■ **What is needed**: Down to the last line, print the data that follows exactly, without its pictures.

Records from a dataset

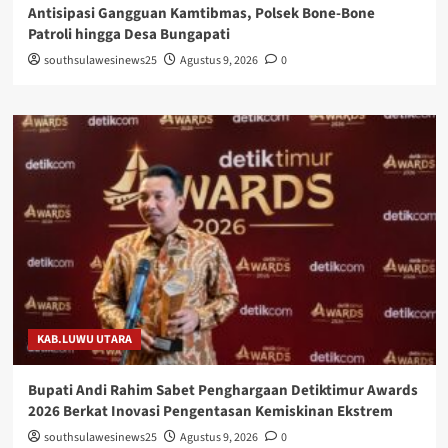
Antisipasi Gangguan Kamtibmas, Polsek Bone-Bone
Patroli hingga Desa Bungapati
southsulawesinews25
Agustus 9, 2026
0
KAB.LUWU UTARA
Bupati Andi Rahim Sabet Penghargaan Detiktimur Awards
2026 Berkat Inovasi Pengentasan Kemiskinan Ekstrem
southsulawesinews25
Agustus 9, 2026
0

■ **Answer box**:
Antisipasi Gangguan Kamtibmas, Polsek Bone-Bone
Patroli hingga Desa Bungapati
southsulawesinews25
Agustus 9, 2026
0
KAB.LUWU UTARA
Bupati Andi Rahim Sabet Penghargaan Detiktimur Awards
2026 Berkat Inovasi Pengentasan Kemiskinan Ekstrem
southsulawesinews25
Agustus 9, 2026
0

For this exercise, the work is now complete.